WEAK POINT WEDNESDAYS: TRAPS
Today we’re going to talk about one of my favorite body parts, the traps. Ever since I was a kid I was obsessed with sporting a pair of cobra traps, so I never ditched their training. In fact, I’d train them at every opportunity I had.
The trapezius is a large postural trapezoid-shaped superficial muscle, that extends longitudinally from the occipital bone to the lower thoracic vertebrae of the spine and laterally to the spine of the scapula.
It is divided into three parts: descending (superior), ascending (inferior), and middle.
Descending part: elevates pectoral girdle
Middle part: retracts scapula
Ascending part: depresses shoulders
Descending and ascending together: rotates scapula upwards
Bilateral contraction: extends neck
Unilateral contraction: Ipsilateral side flexion of neck
Middle part: assists with ipsilateral side flexion and contralateral axial rotation of upper thoracic region
For the traps, just like every other muscle, weighted stretching is key if you wish to turn them into your best bodypart. Although the rack pull above the knee became a meme on YouTube fitness during the past couple years, the truth is that it fucking works.
You get to go ultra heavy and get an extreme stretch on the traps, and even though some people might be pulled away by that fact, because they’re scared they might get injured, getting a trap tear is extremely uncommon. In fact I haven’t seen anybody tearing a trap, ever.
The Joel Waldman Rack Pull, another favorite of mine, is named after, you guessed it, Joel Waldman, a freakishly strong powerlifter of the 1980s that won the Neck of the Year award in 1994 with his 22 3/4″ neck!
Joel attributes his neck and trap size to manual resistance neck movements with a training partner, 1-2 times per week and no more than 1 set of 7-10 reps. Heavy deadlifts and Shrugs are also his favorite for neck size.
Preferably performed with a trap bar inside the power rack, or even with a straight bar, set up just like you’re going to perform a Rack Pull ATK. However, before you perform the Pull, you shrug your traps and hold that shrug throughout the Pull.
Eventually gravity will drop your shoulders to their starting position. The key is to resist that for a count of 5 seconds. As soon as your shoulders drop, the bar should be resting on top of the safety pins. Then you simply shrug again and perform the same movement 4 more times.
I prefer to limit this exercise to only 1 or two at the very most, sets for 5 reps, after I’ve done a few sets of Rack Pulls ATK or before my Power Shrugs.

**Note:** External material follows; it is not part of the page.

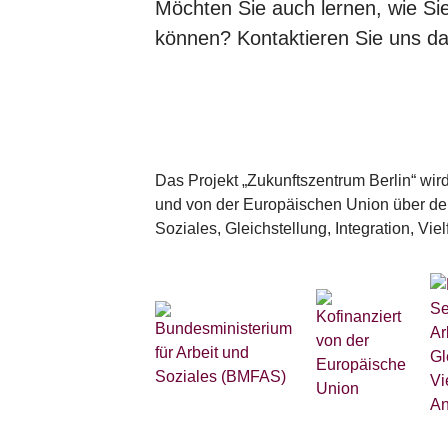
Möchten Sie auch lernen, wie Sie 
können? Kontaktieren Sie uns d
Das Projekt „Zukunftszentrum Berlin“ wi
und von der Europäischen Union über den
Soziales, Gleichstellung, Integration, Vie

Here is a video by the Man himself on how to perform them:
Another favorite exercise of mine, is the Panda/Speed Pulls. Used primarily by the Chinese Olympic Weightlifting team, I personally believe it’s a better variation than upright rows. In fact, I dont do upright rows at all. I do however rack pull extremely heavy, as well as Panda Pull. Obviously if you’re going to attempt them, make sure you’ve used a lacrosse ball on your pecs and shoulders as well as done a couple band pull aparts. If your shoulder mobility is hindered, aim to address the issue first, then panda pull.
Here’s a video to see how it’s done:
My favorite trap exercise is the Power Shrug. Instead of regular Barbell Shrugs, using your legs will greatly increase the amount of weight you can lift, therefore increasing the weighted stretch as well. I prefer to use a power rack or blocks instead of pulling the bar off the floor.
That being said, another amazing way to increase your shrugging tonnage/volume is to perform a shrug or two every time you deadlift or rack pull. This will not only increase the total volume, but will also act as a Nucleus Overload protocol and you already know that it’s one of my favorite ways to increase muscle mass. If you’re an Olympic Weightlifting connoisseur, you’ve definitely seen the Chinese do the same thing when they perform clean pulls.
Farmers walks are another amazing way to use weighted stretching to your advantage, whether you use a trap bar, dumbells or farmers walk handles. Not only that, but you’ll gain functional, real-life strength that can be used in order to dominate on every sport.
Aim for sets of 3-5 heavy reps on your shrugs, with the occasional heavy singles and ultra high reps, as well as alternate between heavy farmers walks for a short distance and a moderate/lighter weight for longer distances/durations.